Segment Start: DATASET RECORDS

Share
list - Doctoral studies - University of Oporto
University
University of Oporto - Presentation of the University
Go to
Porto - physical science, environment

Segment End: DATASET RECORDS
Segment Start: DATASET RECORDS

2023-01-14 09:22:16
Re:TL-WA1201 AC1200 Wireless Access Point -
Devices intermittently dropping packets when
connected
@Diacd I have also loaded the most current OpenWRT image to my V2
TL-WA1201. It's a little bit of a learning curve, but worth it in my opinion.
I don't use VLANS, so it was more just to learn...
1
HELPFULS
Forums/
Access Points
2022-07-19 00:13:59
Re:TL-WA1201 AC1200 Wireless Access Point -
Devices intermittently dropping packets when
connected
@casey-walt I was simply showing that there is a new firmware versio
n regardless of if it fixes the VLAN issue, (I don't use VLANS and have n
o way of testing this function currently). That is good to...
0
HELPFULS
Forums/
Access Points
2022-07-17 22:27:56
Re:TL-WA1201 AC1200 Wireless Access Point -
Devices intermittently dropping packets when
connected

Segment End: DATASET RECORDS

— YOUR GOAL —
Check every line of the data, and copy the ones that contain "have".

— RESPONSE FOR THIS EXERCISE —
@Diacd I have also loaded the most current OpenWRT image to my V2
n regardless of if it fixes the VLAN issue, (I don't use VLANS and have n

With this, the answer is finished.